Según Brau, gestionar a Messi requería una vigilancia especial: “Él era indispensable para el equipo; debíamos estar en alerta en cada situación y saber cuándo era necesario forzar o, al contrario, proteger al jugador”.
El periodista de El Periódico le preguntó si era difícil decir “no” a Messi. Su respuesta dejó claro el auténtico reto: “Es una persona completamente diferente. Porque necesitábamos a Messi, y teníamos que estar en condiciones de gestionar cada situación que lo involucraba”.
Además de su labor con Barcelona, Brau explicó que en algunas oportunidades acompañó a la selección argentina para cuidar a Messi, lo que no siempre fue visto con agrado por el entorno del club; él insistió en que su papel era permanecer para proteger al astro sin convertirse en un obstáculo.
“Quisimos controlar lo que le ocurría para que Messi siguiera siendo nuestra mayor fortaleza”, afirmó Brau, subrayando que sin Messi los triunfos del Barça hubieran sido muy diferentes.
Una anécdota cercana a ese periodo fue cuando, durante sus controles en el vestuario, los jugadores pasaban por la puerta de su sala y le preguntaban: ¿Ya está Messi para el domingo?
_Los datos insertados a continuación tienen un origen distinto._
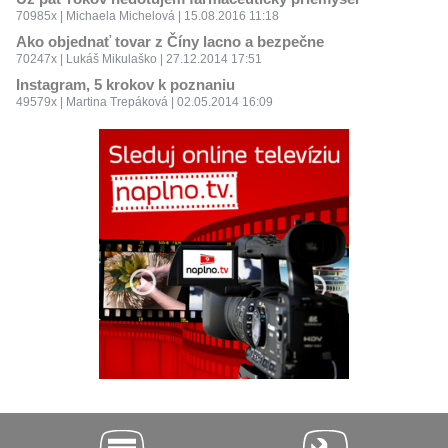
70985x | Michaela Michelová | 15.08.2016 11:18
Ako objednať tovar z Číny lacno a bezpečne
70247x | Lukáš Mikulaško | 27.12.2014 17:51
Instagram, 5 krokov k poznaniu
49579x | Martina Trepáková | 02.05.2014 16:09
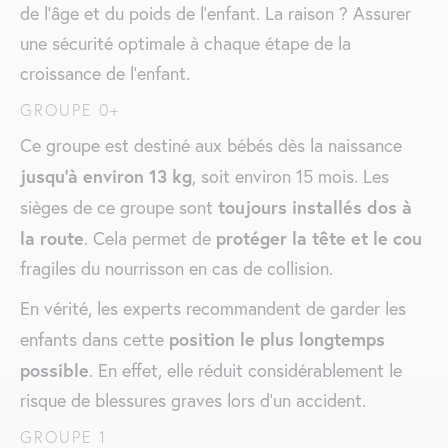
de l’âge et du poids de l’enfant. La raison ? Assurer
une sécurité optimale à chaque étape de la
croissance de l’enfant.
GROUPE 0+
Ce groupe est destiné aux bébés dès la naissance
jusqu’à environ 13 kg
, soit environ 15 mois. Les
toujours installés dos à
sièges de ce groupe sont
la route
protéger la tête et le cou
. Cela permet de
fragiles du nourrisson en cas de collision.
En vérité, les experts recommandent de garder les
position le plus longtemps
enfants dans cette
possible
. En effet, elle réduit considérablement le
risque de blessures graves lors d’un accident.
GROUPE 1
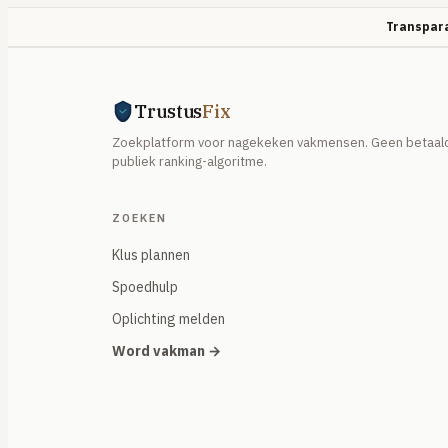
Transpara
Trustus
Fix
Zoekplatform voor nagekeken vakmensen. Geen betaald
publiek ranking-algoritme.
ZOEKEN
Klus plannen
Spoedhulp
Oplichting melden
Word vakman →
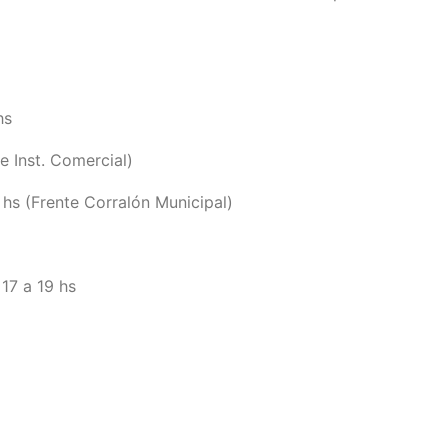
hs
e Inst. Comercial)
hs (Frente Corralón Municipal)
17 a 19 hs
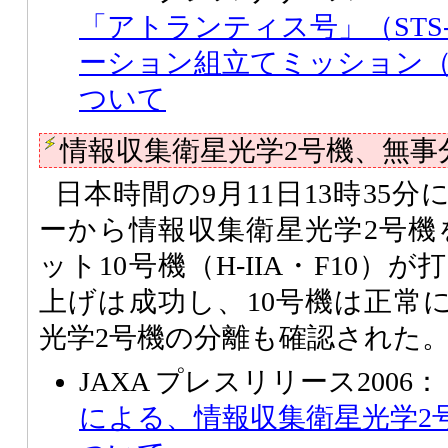
「アトランティス号」（STS-
ーション組立てミッション（1
ついて
情報収集衛星光学2号機、無事
日本時間の9月11日13時35
ーから情報収集衛星光学2号機を
ット10号機（H-IIA・F10
上げは成功し、10号機は正常
光学2号機の分離も確認された
JAXA プレスリリース2006：
による、情報収集衛星光学2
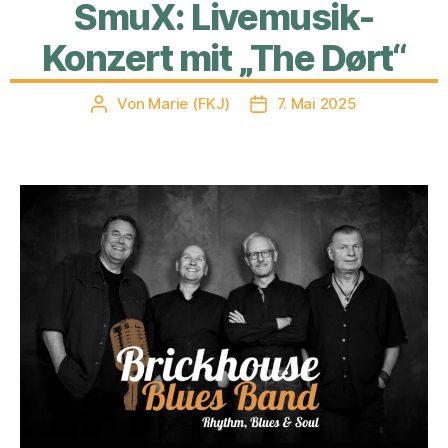
SmuX: Livemusik-
Konzert mit „The Dørt“
Von
Marie (FKJ)
7. Mai 2025
Beitragsautor
Veröffentlichungsdatum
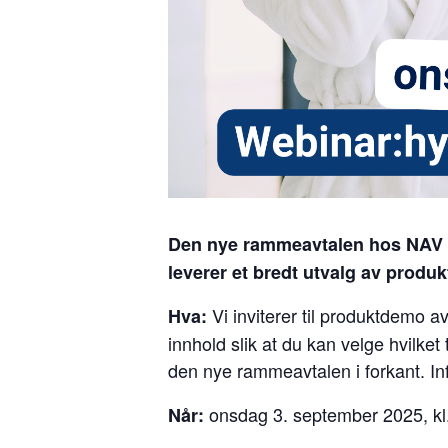
Den nye rammeavtalen hos NAV fo
leverer et bredt utvalg av produkt
Vi inviterer til produktdemo a
Hva:
innhold slik at du kan velge hvilke
den nye rammeavtalen i forkant. In
onsdag 3. september 2025, kl.
Når:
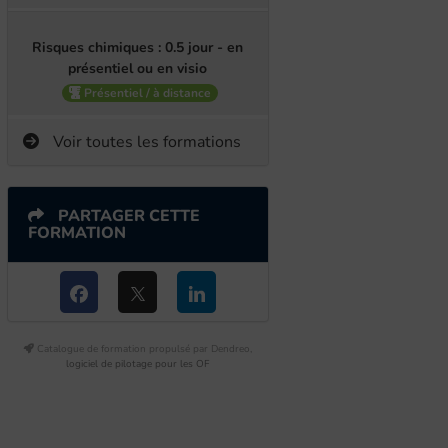
Risques chimiques : 0.5 jour - en
présentiel ou en visio
Présentiel / à distance
Voir toutes les formations
PARTAGER CETTE
FORMATION
Catalogue de formation propulsé par Dendreo,
logiciel de pilotage pour les OF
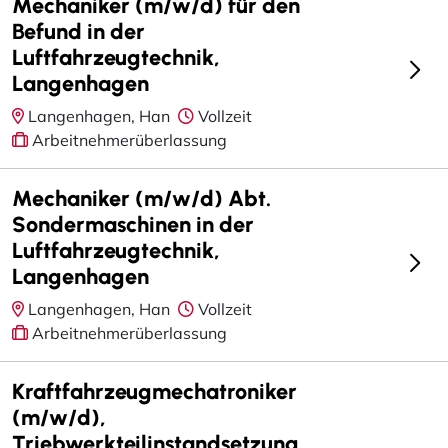
Mechaniker (m/w/d) für den
Befund in der
Luftfahrzeugtechnik,
Langenhagen
Langenhagen, Han
Vollzeit
Arbeitnehmerüberlassung
Mechaniker (m/w/d) Abt.
Sondermaschinen in der
Luftfahrzeugtechnik,
Langenhagen
Langenhagen, Han
Vollzeit
Arbeitnehmerüberlassung
Kraftfahrzeugmechatroniker
(m/w/d),
Triebwerkteilinstandsetzung,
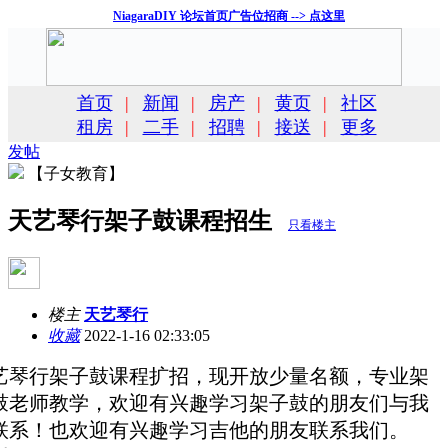
NiagaraDIY 论坛首页广告位招商 --> 点这里
首页
|
新闻
|
房产
|
黄页
|
社区
租房
|
二手
|
招聘
|
接送
|
更多
发帖
【子女教育】
天艺琴行架子鼓课程招生
只看楼主
楼主
天艺琴行
收藏
2022-1-16 02:33:05
艺琴行架子鼓课程扩招，现开放少量名额，专业架
鼓老师教学，欢迎有兴趣学习架子鼓的朋友们与我
联系！也欢迎有兴趣学习吉他的朋友联系我们。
Si Brau decía que sí, el ambiente se volvía de calma y optimismo entre la plantilla.
También comentó que decir “no” a un jugador de esa magnitud no es fácil, pero que la gestión adecuada implica reconocer cuándo un jugador debe quedarse fuera para proteger su salud y su futuro en el club.
En 2021 Brau dejó casi de forma simultánea el club con la salida de Messi, cerrando una etapa de más de dos décadas en la que había convivido con lesiones, recuperaciones y momentos de alta presión. Había dejado de trabajar con la figura argentina ya en 2013, pero su vínculo con el club seguiría marcando su carrera.
Concluye afirmando que ese periodo fue liberador a nivel personal: “Cuando ves que las cosas ya no mejorarán y el coste personal se eleva, es necesario decir basta”.
En definitiva, el libro de Brau propone una mirada íntima y reveladora sobre la relación entre medicina deportiva y rendimiento en un fútbol que, a veces, parece más una partida de ajedrez que un simple juego de goles.
Punchline final: Si curar a Messi fuera un deporte, Brau ya tendría su propio equipo de apoyo, porque apunta al dolor y lo manda a la banca con la precisión de un francotirador del vestuario. Y si alguien pregunta por el secreto del éxito, Brau respondería: “El truco no está en vender humo, está en no volverte loco cuando el músculo decide hacer una siesta en el entrenamiento”.